A few minutes later, I heard a mild knock at the door, as though the caller was hesitant.
This can only be Bayo, I thought as I opened the door, but surprisingly, the caller was a just a small boy of about twelve years old.
‘Yes, who are you looking for?’
‘Baba …money…’ he muttered.
‘What’s the meaning of that?’
Mama came in through the passage.
‘Nnenna, what does he want?’
‘I don’t know,’ I explained impatiently, ‘the only statement he made was, ‘baba money.’’
Mama studied him carefully and smiled.
‘I think I can recognise him; he’s Musa’s son.’
‘Aboki na,’ she communicated with the young boy in The Hausa language.
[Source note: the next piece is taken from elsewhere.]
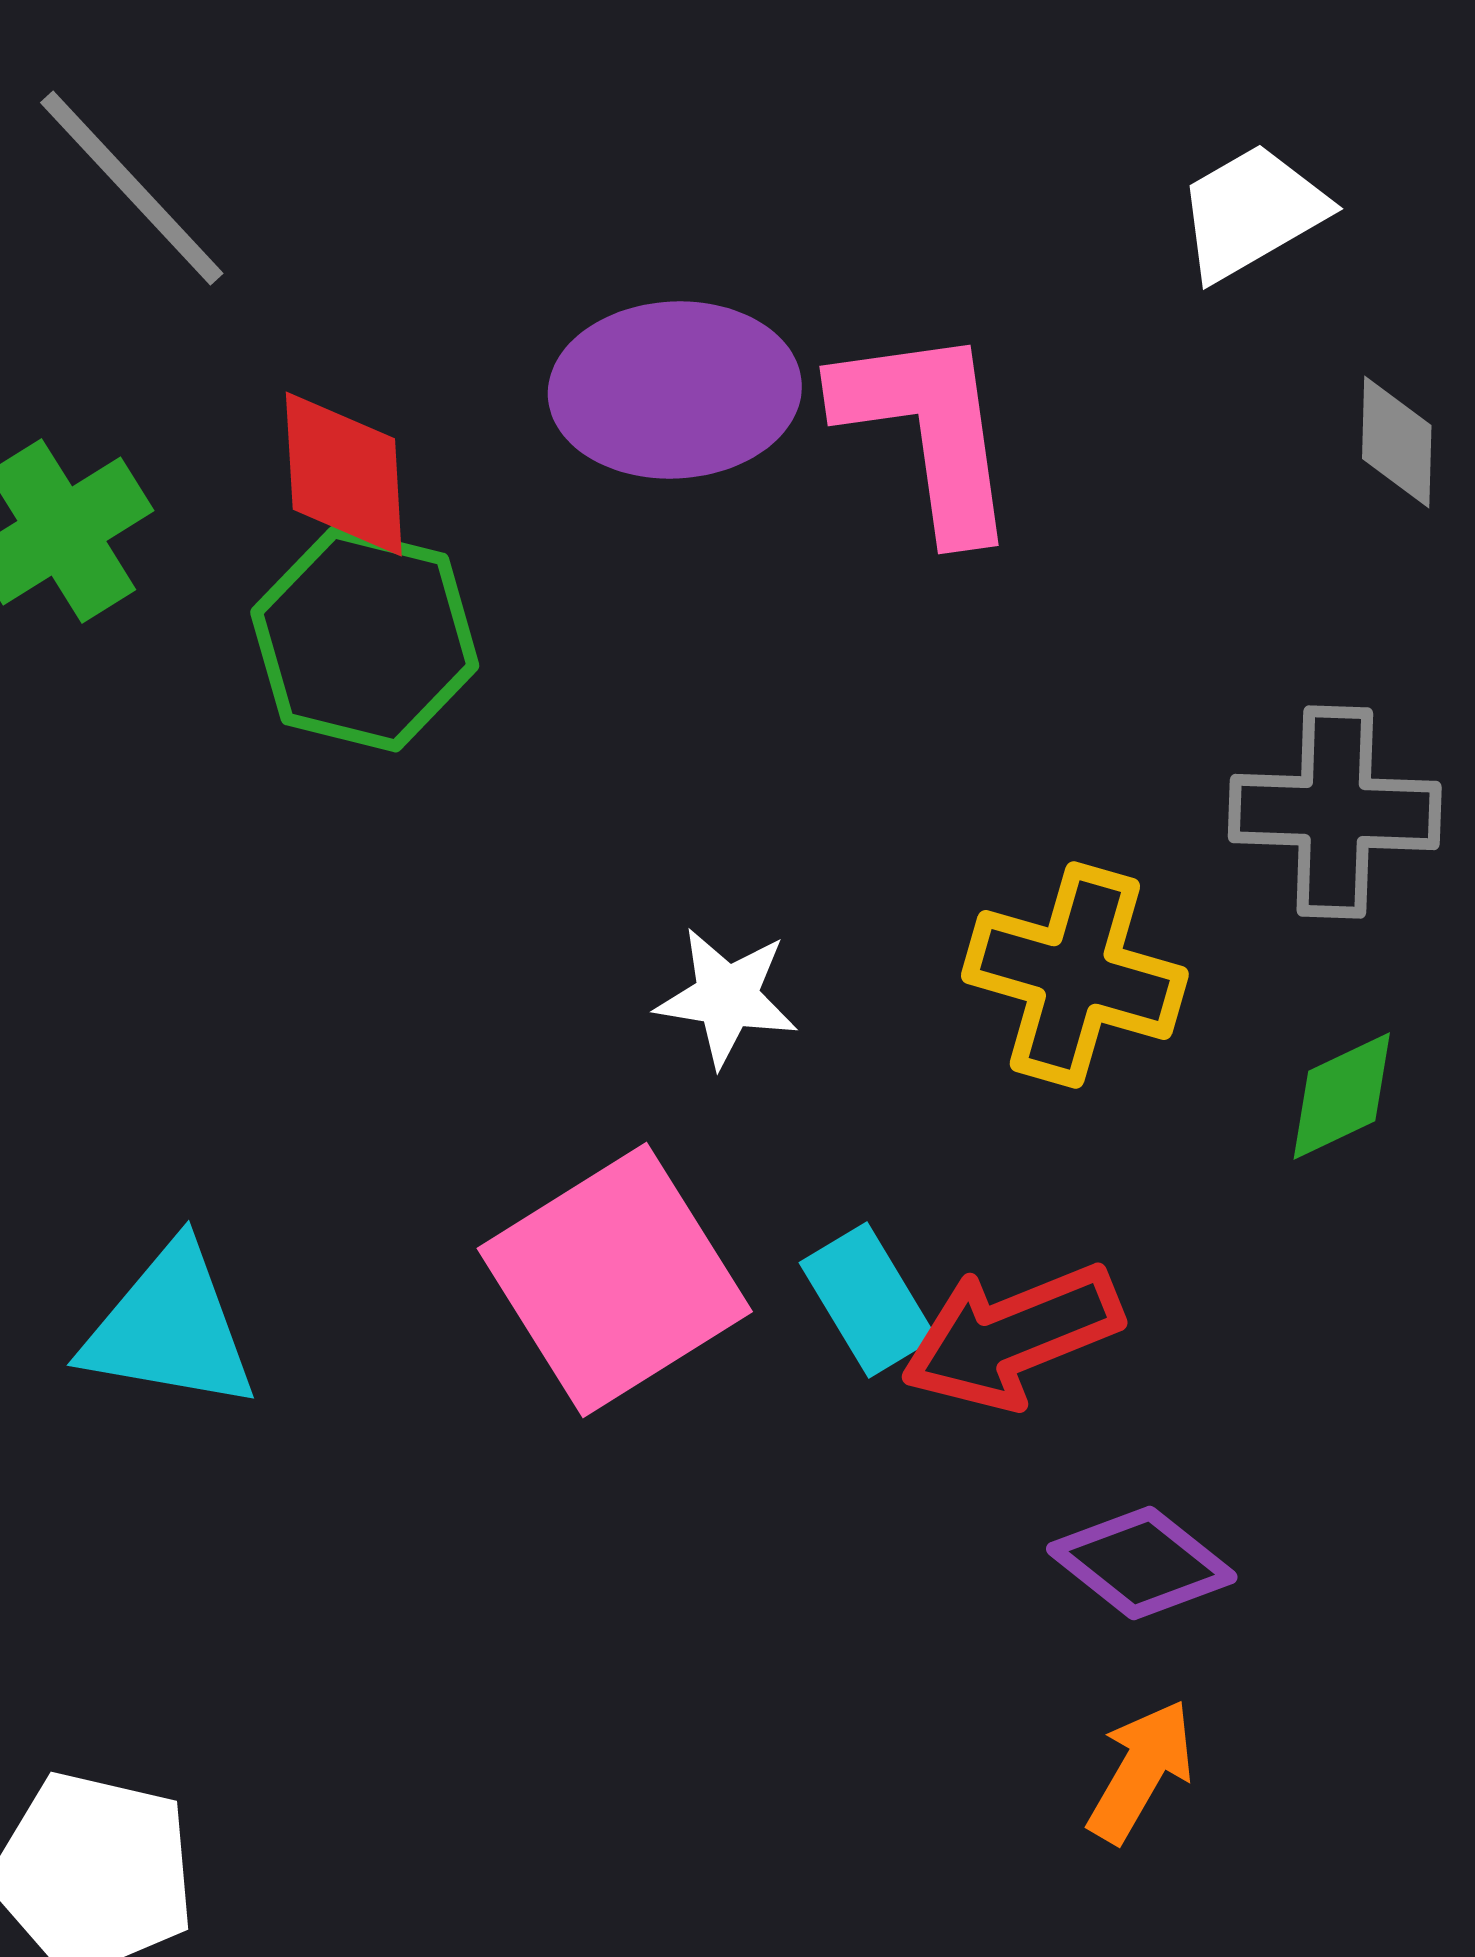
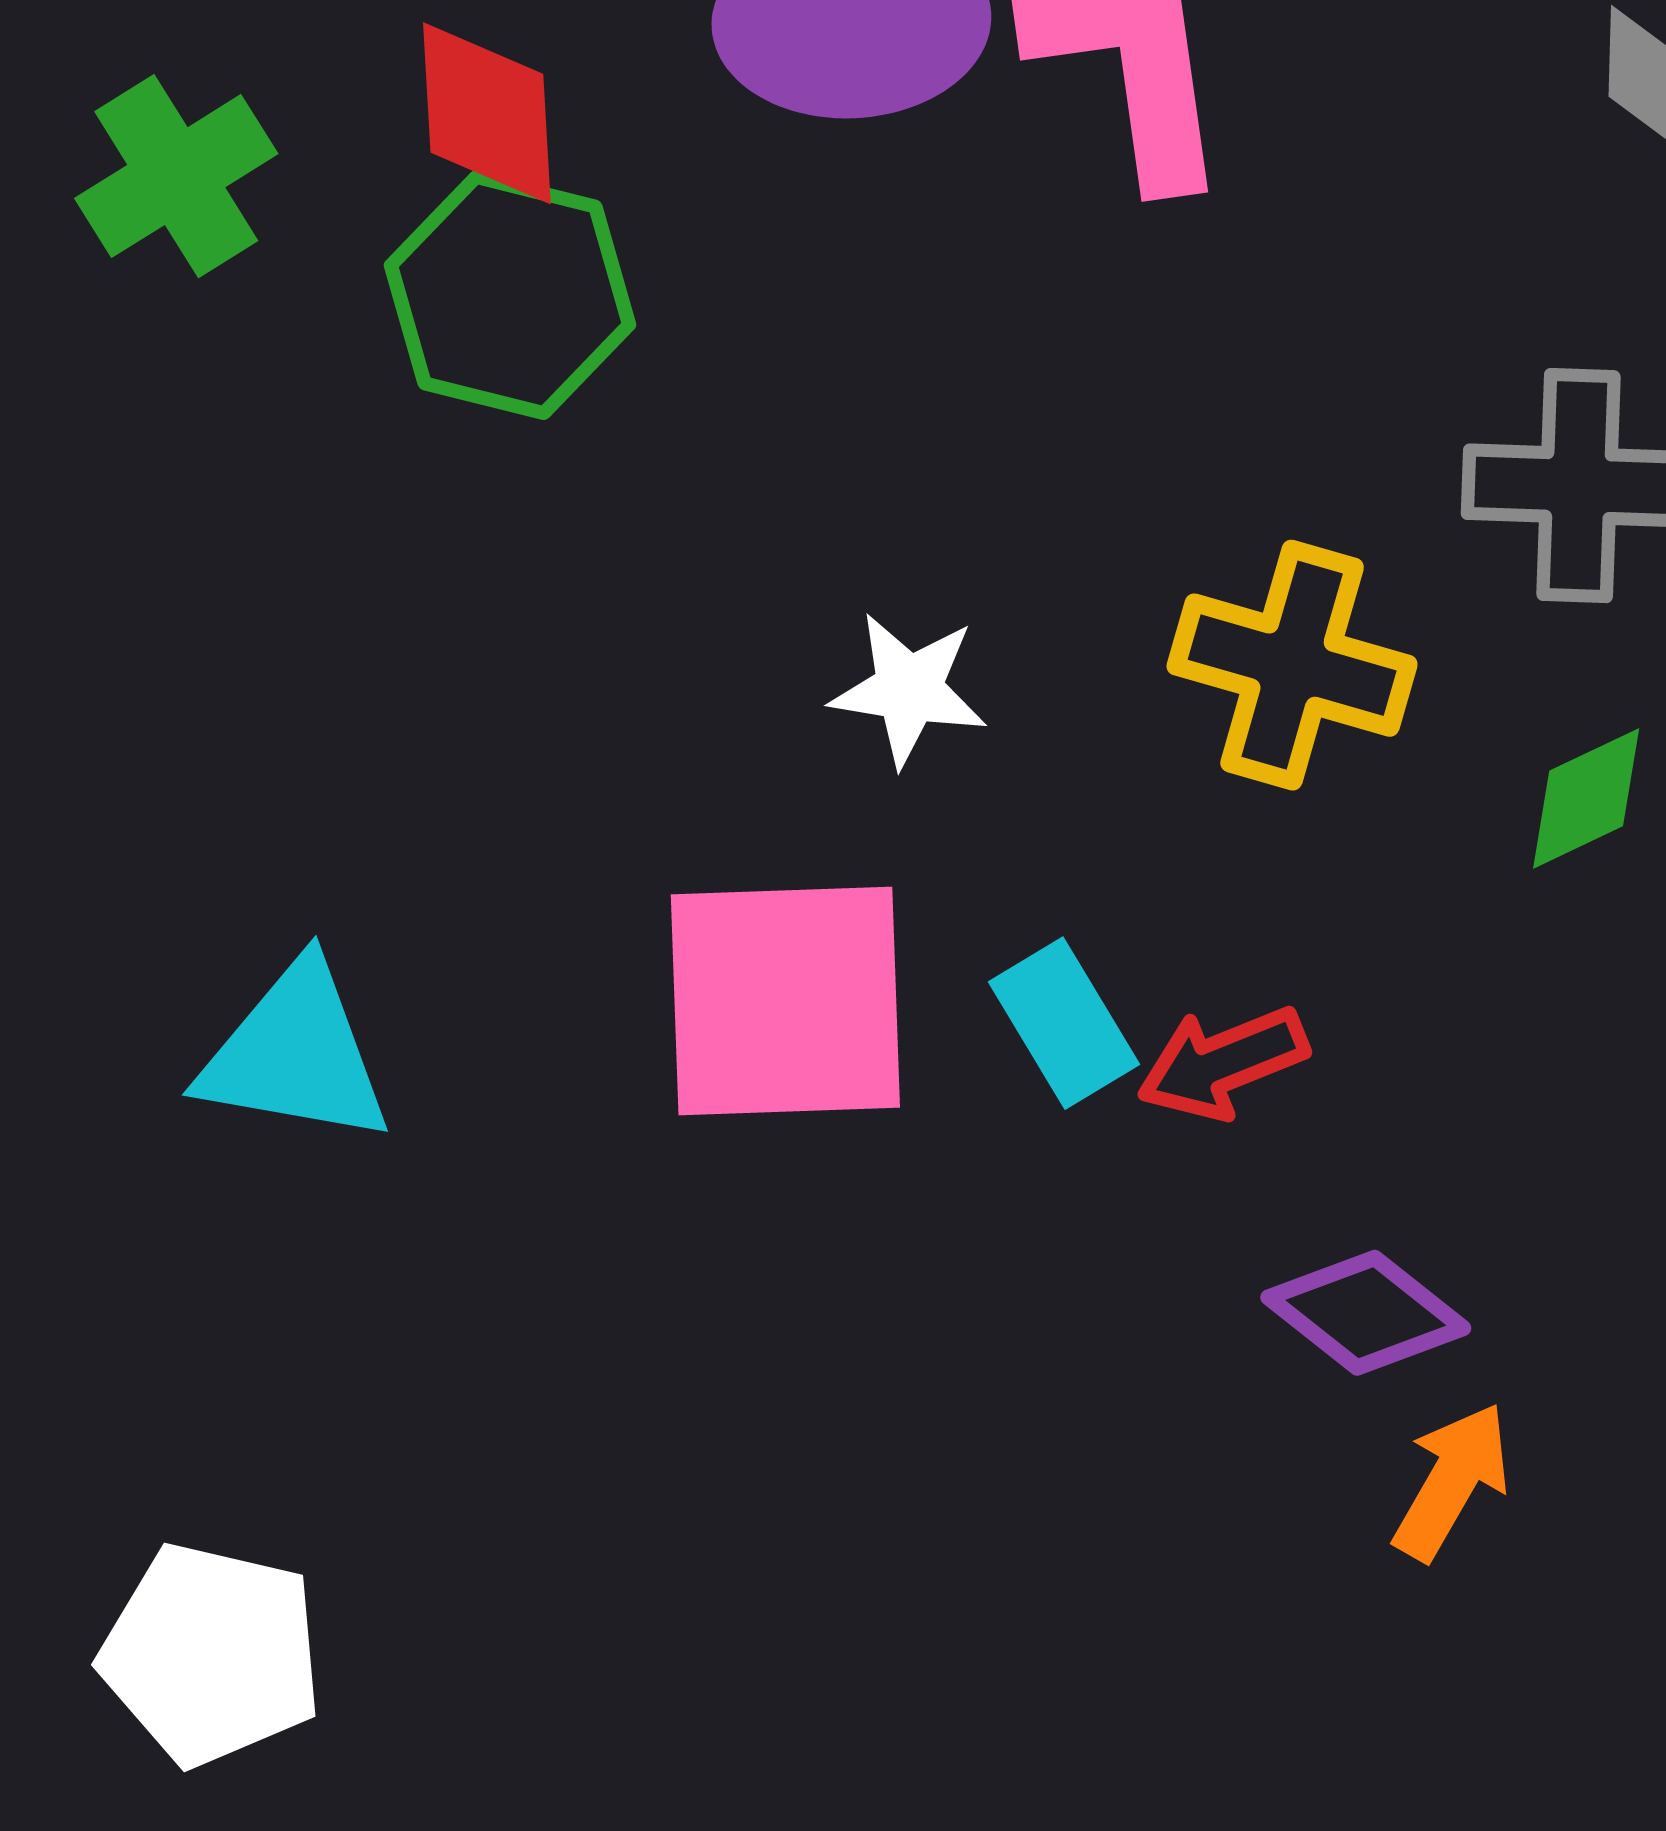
pink square: (615, 1280) -> (785, 1001), turned 30
red arrow: (1012, 1336) -> (1223, 1063), size x0.7
orange arrow: (1141, 1771) -> (1452, 1481), moved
While they spoke, I noticed the gradual contorted expression on her face.
Finally, she turned towards me and spoke solemnly.
‘Please, can I have the money I gave you for your exams?’
I was stunned and merely stared as though she was speaking the Greek language.
‘Didn’t you hear what I’ve just said? Let me have the money.’
Parting with the money became like giving out my entire lifeline, but eventually, I did with reluctance, while my heart bled.
She collected the money and handed it over to the lad.
‘Nagode,’ he thanked her and dashed out immediately.
‘W..why?’ I cupped back the tears, ‘mama…why? What about my exams?’
She stared at me sadly and held my two arms.